• INSTRUCTIONS TO FOLLOW
Go over the data and keep only the lines that include "Люкс".

• MATERIAL SUPPLIED
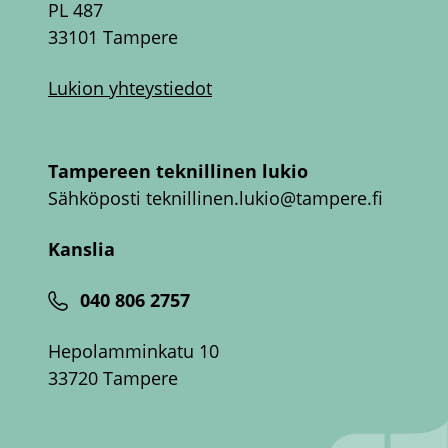
PL 487
33101 Tampere
Lukion yhteystiedot
Tampereen teknillinen lukio
Sähköposti
teknillinen.lukio@tampere.fi
Kanslia
040 806 2757
Hepolamminkatu 10
33720 Tampere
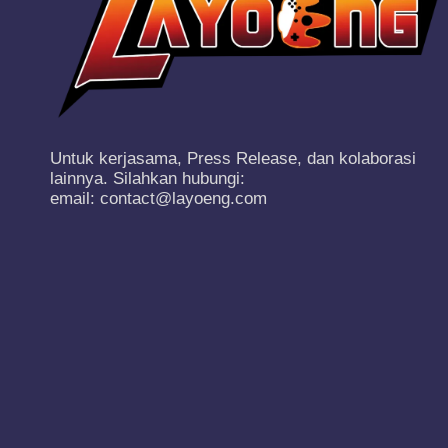
Untuk kerjasama, Press Release, dan kolaborasi
lainnya. Silahkan hubungi:
email: contact@layoeng.com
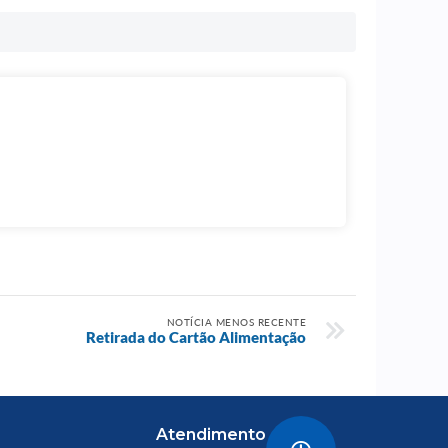
NOTÍCIA MENOS RECENTE
Retirada do Cartão Alimentação
Atendimento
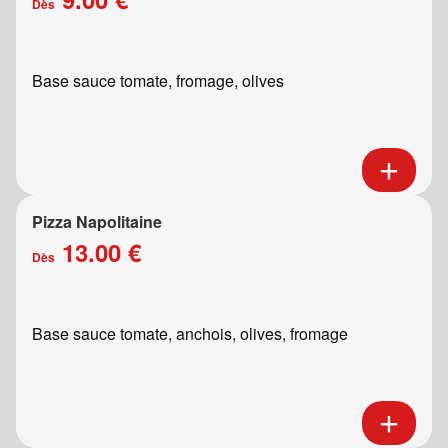
Dès
Base sauce tomate, fromage, olives
Pizza Napolitaine
13.00 €
Dès
Base sauce tomate, anchois, olives, fromage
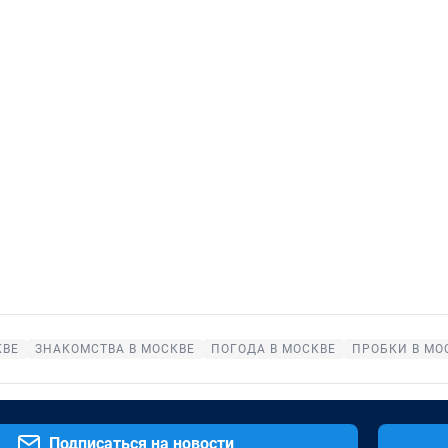
КВЕ
ЗНАКОМСТВА В МОСКВЕ
ПОГОДА В МОСКВЕ
ПРОБКИ В МО
Подписаться на новости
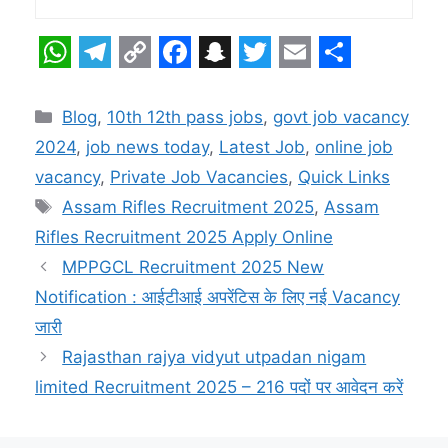
W
T
C
F
S
T
E
S
h
e
o
a
n
w
m
h
Categories
Blog
,
10th 12th pass jobs
,
govt job vacancy
a
l
p
c
a
i
a
a
2024
,
job news today
,
Latest Job
,
online job
t
e
y
e
p
t
i
r
vacancy
,
Private Job Vacancies
,
Quick Links
s
g
L
b
c
t
l
e
Tags
Assam Rifles Recruitment 2025
,
Assam
A
r
i
o
h
e
Rifles Recruitment 2025 Apply Online
p
a
n
o
a
r
MPPGCL Recruitment 2025 New
Notification : आईटीआई अपरेंटिस के लिए नई Vacancy
p
m
k
k
t
जारी
Rajasthan rajya vidyut utpadan nigam
limited Recruitment 2025 – 216 पदों पर आवेदन करें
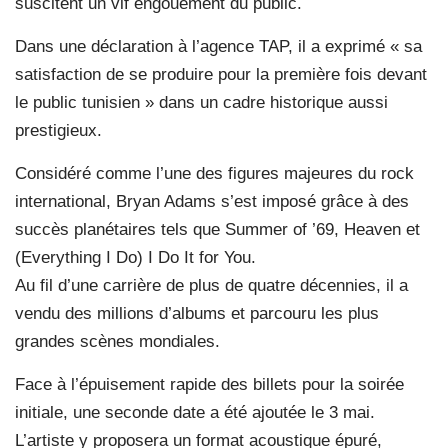
suscitent un vif engouement du public.
Dans une déclaration à l’agence TAP, il a exprimé « sa
satisfaction de se produire pour la première fois devant
le public tunisien » dans un cadre historique aussi
prestigieux.
Considéré comme l’une des figures majeures du rock
international, Bryan Adams s’est imposé grâce à des
succès planétaires tels que Summer of ’69, Heaven et
(Everything I Do) I Do It for You.
Au fil d’une carrière de plus de quatre décennies, il a
vendu des millions d’albums et parcouru les plus
grandes scènes mondiales.
Face à l’épuisement rapide des billets pour la soirée
initiale, une seconde date a été ajoutée le 3 mai.
L’artiste y proposera un format acoustique épuré,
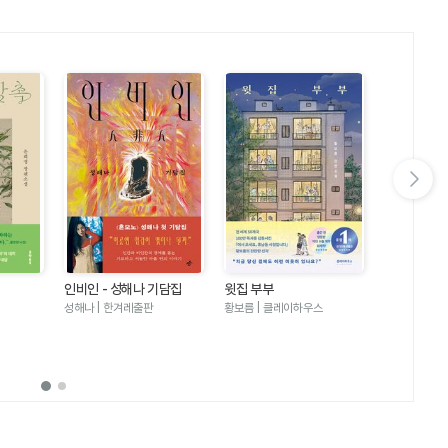
다음 슬라이드 보기
인비인 - 성해나 기담집
윗집 부부
달러구트 꿈 
러구트와 양
성해나 | 한겨레출판
황보름 | 클레이하우스
이미예 | 팩
기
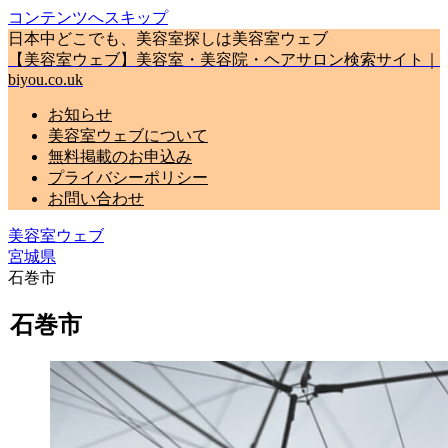
コンテンツへスキップ
日本中どこでも、美容室探しは美容室ウェブ
【美容室ウェブ】美容室・美容院・ヘアサロン検索サイト｜
biyou.co.uk
お知らせ
美容室ウェブについて
無料掲載のお申込み
プライバシーポリシー
お問い合わせ
美容室ウェブ
宮城県
石巻市
石巻市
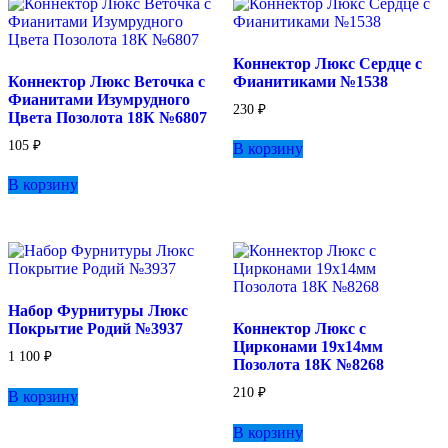
Коннектор Люкс Сердце с
Коннектор Люкс Веточка с
Фианитиками №1538
Фианитами Изумрудного
230
₽
Цвета Позолота 18К №6807
105
₽
В корзину
В корзину
Набор Фурнитуры Люкс
Покрытие Родий №3937
Коннектор Люкс с
Цирконами 19х14мм
1 100
₽
Позолота 18К №8268
210
₽
В корзину
В корзину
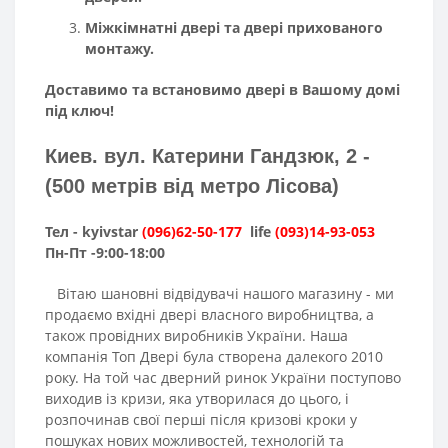
Міжкімнатні двері та двері прихованого
монтажу.
Доставимо та встановимо двері в Вашому домі
під ключ!
Киев. вул. Катерини Гандзюк, 2 -
(500 метрів від метро Лісова)
Тел - kyivstar
(096)62-50-177
life
(093)14-93-053
Пн-Пт -9:00-18:00
Вітаю шановні відвідувачі нашого магазину - ми
продаємо вхідні двері власного виробництва, а
також провідних виробників України. Наша
компанія Топ Двері була створена далекого 2010
року. На той час дверний ринок України поступово
виходив із кризи, яка утворилася до цього, і
розпочинав свої перші після кризові кроки у
пошуках нових можливостей, технологій та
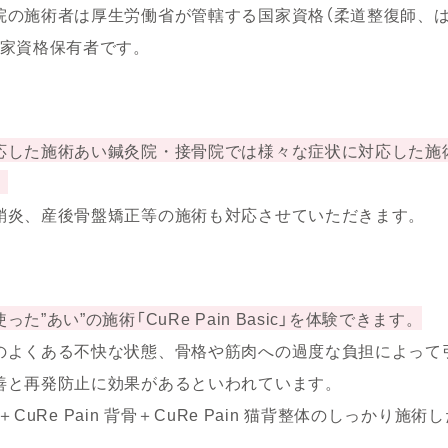
院の施術者は厚生労働省が管轄する国家資格（柔道整復師、
国家資格保有者です。
応した施術あい鍼灸院・接骨院では様々な症状に対応した施
。
鞘炎、産後骨盤矯正等の施術も対応させていただきます。
た”あい”の施術「CuRe Pain Basic」を体験できます。
のよくある不快な状態、骨格や筋肉への過度な負担によって
善と再発防止に効果があるといわれています。
骨盤＋CuRe Pain 背骨＋CuRe Pain 猫背整体のしっかり
。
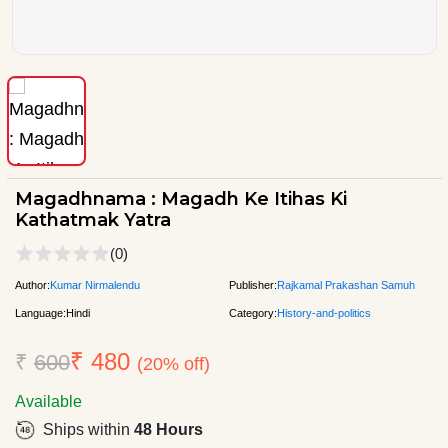
Magadhnama : Magadh Ke Itihas Ki
Kathatmak Yatra
(0)
Author:
Kumar Nirmalendu
Publisher:
Rajkamal Prakashan Samuh
Language:
Hindi
Category:
History-and-politics
₹ 480
₹
600
(20% off)
Available
Ships within
48 Hours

• SOLVED EXERCISE
Коннектор Люкс Сердце с
Коннектор Люкс Веточка с
Набор Фурнитуры Люкс
Коннектор Люкс с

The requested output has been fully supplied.